Calumny, UGH!

My friend wrote about this recently. I’ve witnessed it too often.

I’m no angel, but I’m inspired by my own characters to try to live up to their standards. It’s very difficult. It was extremely difficult today.

I’ve seen calumny in action at least twice today, in different settings. I’m still unsure what to do about it, what actions or inactions to take in response in each case.

For now, I’m reflecting on my own actions, on things I’ve done, recently, in the past, whenever. Have I done this myself to anyone? Have I spread calumnies? I want to say no, but I have. I will try even harder never to do it again, but I may have done so myself today.

Does that color how I view these other actions? Is there a severity in calumny? Is one case worse than another?

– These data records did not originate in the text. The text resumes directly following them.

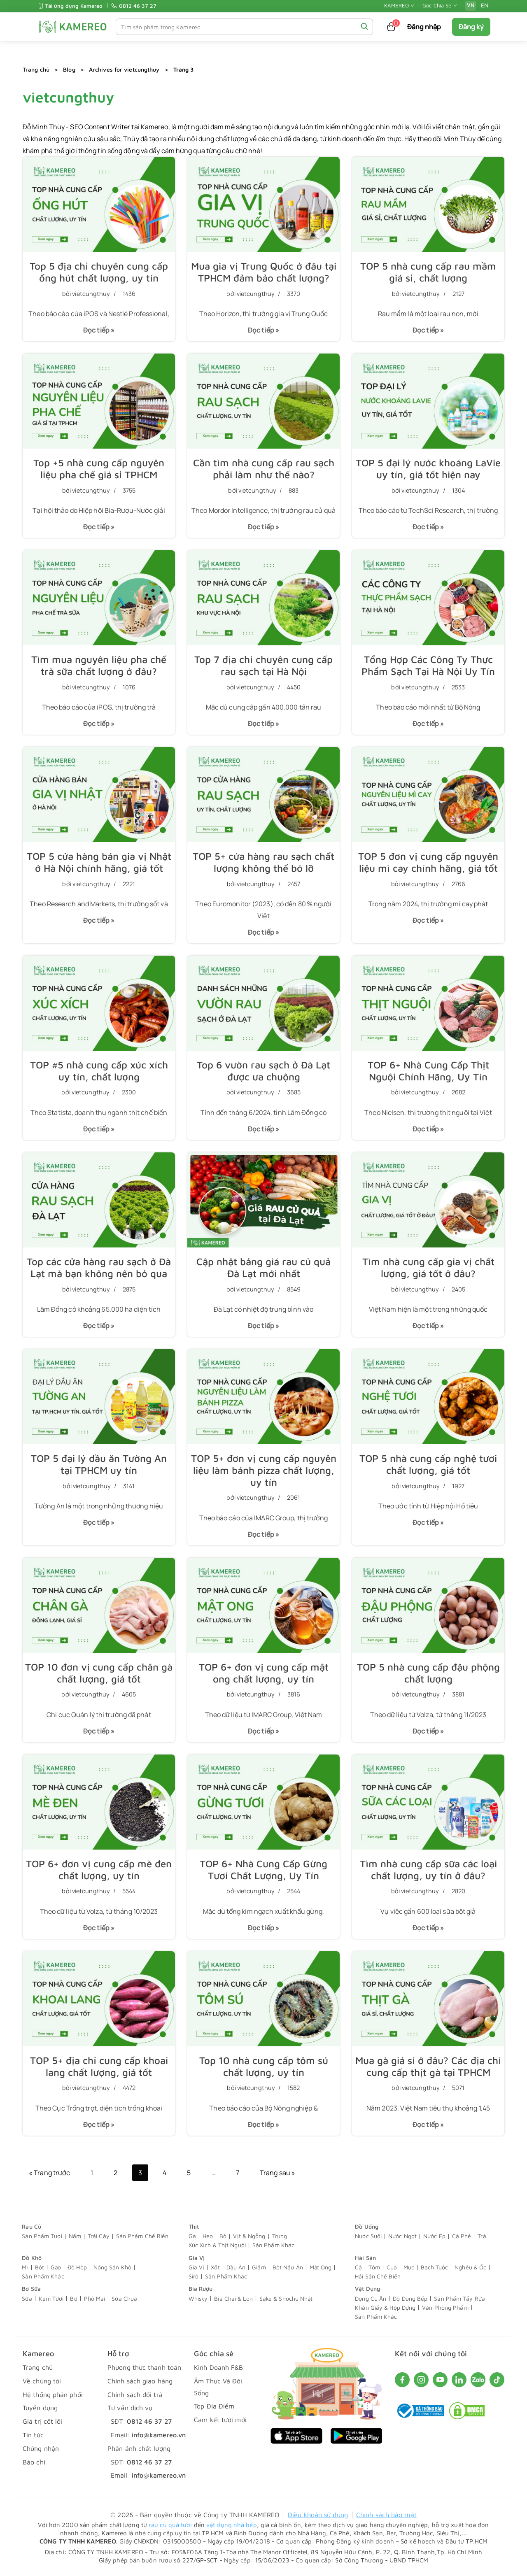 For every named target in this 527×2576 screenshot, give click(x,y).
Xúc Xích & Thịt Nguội (217, 2245)
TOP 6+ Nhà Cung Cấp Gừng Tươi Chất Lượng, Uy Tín (263, 1869)
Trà (482, 2236)
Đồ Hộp (77, 2267)
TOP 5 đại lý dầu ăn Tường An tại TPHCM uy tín (99, 1464)
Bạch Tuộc (434, 2267)
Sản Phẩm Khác (273, 2245)
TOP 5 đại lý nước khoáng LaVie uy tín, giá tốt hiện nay (428, 468)
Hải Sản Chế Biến (378, 2276)
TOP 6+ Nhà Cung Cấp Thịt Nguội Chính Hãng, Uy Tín (428, 1070)
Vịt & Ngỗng (249, 2236)
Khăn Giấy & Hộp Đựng (385, 2307)
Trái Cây (99, 2236)
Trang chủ (36, 69)
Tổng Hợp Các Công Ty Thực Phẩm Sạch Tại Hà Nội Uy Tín (428, 665)
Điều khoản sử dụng (318, 2514)
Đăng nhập (424, 26)
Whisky (198, 2298)
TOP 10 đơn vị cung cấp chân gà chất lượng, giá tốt (99, 1673)
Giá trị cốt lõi (43, 2421)
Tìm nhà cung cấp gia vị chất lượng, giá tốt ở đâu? (428, 1267)
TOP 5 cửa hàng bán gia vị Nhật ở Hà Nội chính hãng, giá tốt (99, 862)
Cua (392, 2267)
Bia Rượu (201, 2288)
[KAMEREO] (73, 27)
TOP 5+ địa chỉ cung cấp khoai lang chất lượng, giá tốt (99, 2066)
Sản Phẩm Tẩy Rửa (459, 2298)
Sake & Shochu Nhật (286, 2298)
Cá (358, 2267)
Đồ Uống (366, 2226)
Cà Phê (461, 2236)
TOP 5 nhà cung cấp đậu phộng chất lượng (428, 1673)
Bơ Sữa (31, 2288)
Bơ (73, 2298)
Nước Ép (434, 2236)
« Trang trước (49, 2172)
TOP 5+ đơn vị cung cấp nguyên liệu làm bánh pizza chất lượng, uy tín (263, 1470)
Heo (208, 2236)
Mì (25, 2267)
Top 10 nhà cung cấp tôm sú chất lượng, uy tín (263, 2066)
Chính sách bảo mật (386, 2514)
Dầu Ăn (236, 2267)
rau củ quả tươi (170, 2524)
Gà (192, 2236)
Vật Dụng (367, 2288)
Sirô (193, 2276)
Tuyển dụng (40, 2407)
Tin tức (33, 2435)
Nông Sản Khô (112, 2267)
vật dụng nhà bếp (231, 2524)
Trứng (279, 2236)
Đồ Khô (32, 2257)
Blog (69, 69)
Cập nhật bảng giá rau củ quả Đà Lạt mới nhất (263, 1267)
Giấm (259, 2267)
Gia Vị (197, 2257)
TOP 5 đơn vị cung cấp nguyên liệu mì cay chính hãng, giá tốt (428, 862)
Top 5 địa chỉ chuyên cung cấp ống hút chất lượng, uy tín (99, 272)
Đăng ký (471, 26)
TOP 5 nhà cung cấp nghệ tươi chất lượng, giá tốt (428, 1464)
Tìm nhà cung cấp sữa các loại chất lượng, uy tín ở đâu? (428, 1869)
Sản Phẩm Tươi (42, 2236)
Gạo (56, 2267)
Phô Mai (94, 2298)
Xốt (215, 2267)
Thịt (194, 2226)
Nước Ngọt (402, 2236)
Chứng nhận (41, 2448)
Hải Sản (365, 2257)
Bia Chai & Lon (233, 2298)
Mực (408, 2267)
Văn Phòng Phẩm (445, 2307)
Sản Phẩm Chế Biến (142, 2236)
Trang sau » (277, 2172)
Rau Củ (31, 2226)
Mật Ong (321, 2267)
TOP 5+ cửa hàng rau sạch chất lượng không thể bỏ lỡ (263, 862)
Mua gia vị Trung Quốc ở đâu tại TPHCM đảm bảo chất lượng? (263, 272)
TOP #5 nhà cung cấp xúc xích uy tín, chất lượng (99, 1070)
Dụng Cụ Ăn (370, 2298)
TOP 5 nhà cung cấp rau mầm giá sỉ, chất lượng (428, 272)
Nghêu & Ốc (470, 2267)
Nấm (75, 2236)
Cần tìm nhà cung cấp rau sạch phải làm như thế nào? (263, 468)
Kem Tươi (51, 2298)
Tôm (374, 2267)
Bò (222, 2236)
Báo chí (34, 2462)
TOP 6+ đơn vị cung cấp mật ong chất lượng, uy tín (264, 1673)
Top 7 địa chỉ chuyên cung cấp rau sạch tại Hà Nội (263, 665)
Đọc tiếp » (95, 333)
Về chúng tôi (42, 2381)
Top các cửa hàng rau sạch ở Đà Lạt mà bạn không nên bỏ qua (99, 1267)
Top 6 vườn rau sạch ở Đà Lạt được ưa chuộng (263, 1070)
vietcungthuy (91, 294)
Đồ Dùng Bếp (410, 2298)
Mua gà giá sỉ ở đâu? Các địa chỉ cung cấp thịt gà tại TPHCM (428, 2066)
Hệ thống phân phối (53, 2394)
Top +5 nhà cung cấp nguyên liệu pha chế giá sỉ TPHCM (98, 468)
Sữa (27, 2298)
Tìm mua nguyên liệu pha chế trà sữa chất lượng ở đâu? (98, 665)
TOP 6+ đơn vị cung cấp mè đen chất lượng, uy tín (99, 1869)
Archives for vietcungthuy (124, 69)
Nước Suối (368, 2236)
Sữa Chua (124, 2298)
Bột (39, 2267)
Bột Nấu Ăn (288, 2267) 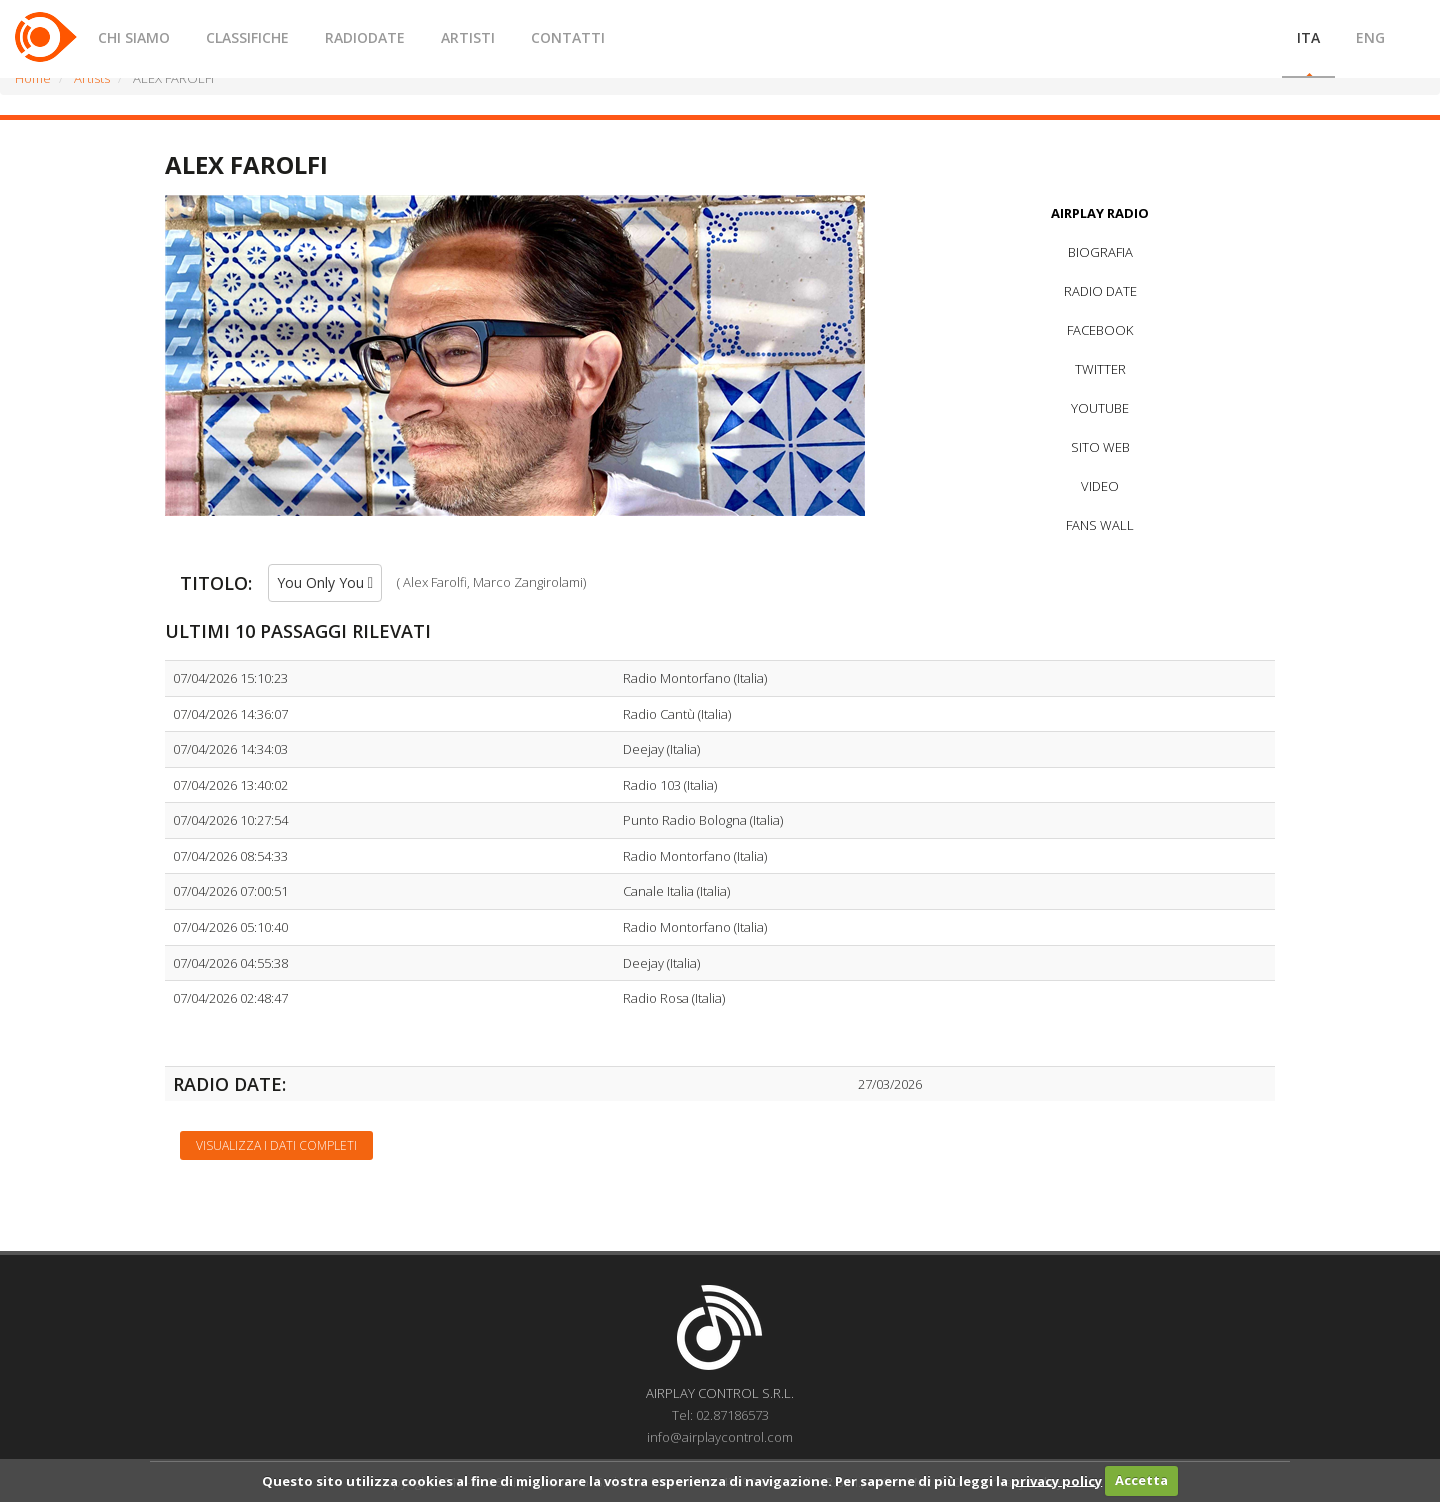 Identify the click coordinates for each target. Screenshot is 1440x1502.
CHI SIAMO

No. I don’t believe there is a difference. Whether it was something that might send someone to prison, put a felony charge on their record, make them lose their job, alienate them from their family or friends, or hurt someone emotionally, it’s still painting someone in a bad light and still causing someone pain. There’s no difference.

There’s no difference, because you don’t ever know how someone will react to that kind, any kind, of pain. The target of that calumny could be strong and fight it, they could brush it aside, like water off their back, or they could internalize it and it could be the thing that breaks them. So there’s no difference.

I’m reminded of J-Hope’s verse in UGH!:

Someone’s action drives someone else into pain
Someone’s words make someone else hopeless
Someone’s split-second becomes someone else’s memory
Someone’s anger costs someone else’s life

BTS

Be kind. Choose kindness.

2 Responses

  1. *hugs* An excellent reminder. I need to keep aware of that tendency in myself, too. The truth can be painful and ugly, but it is always better.

    And your talk of kindness reminds me of a conversation I had with my mom yesterday. She worries that she’s useless because of the medical issues and the deterioration she’s experiencing. And I told her that she’s wonderfully friendly to people. She’ll talk to people in the grocery store. She’ll compliment them or make them smile. She is always reaching outward. She told me once that she’s a “noticing” kind of person. And i said to her that there are so many people in the world who feel lost in the shadows, forgotten, unloved and unnoticed. It’s amazing what a difference a kind word, a friendly smile, and being noticed can do for someone.

    Kindness is a rare commodity these days. Spreading it can really change people’s trajectories.

    • viv s says:

      Your mom is awesome. Those small compliments can make someone’s day turn around. I’m glad she’s able to spread kindness and friendliness.

      I’m feeling like I need to do so much better in that department. I’ll keep trying.